■ Your objective: Scan the entries and copy each line where the word "stratégique" is present.

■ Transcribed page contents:

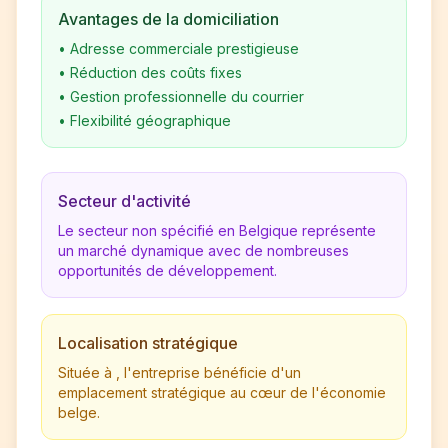
Avantages de la domiciliation
•
Adresse commerciale prestigieuse
•
Réduction des coûts fixes
•
Gestion professionnelle du courrier
•
Flexibilité géographique
Secteur d'activité
Le secteur non spécifié en Belgique représente
un marché dynamique avec de nombreuses
opportunités de développement.
Localisation stratégique
Située à , l'entreprise bénéficie d'un
emplacement stratégique au cœur de l'économie
belge.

■ Problem solution:
Localisation stratégique
emplacement stratégique au cœur de l'économie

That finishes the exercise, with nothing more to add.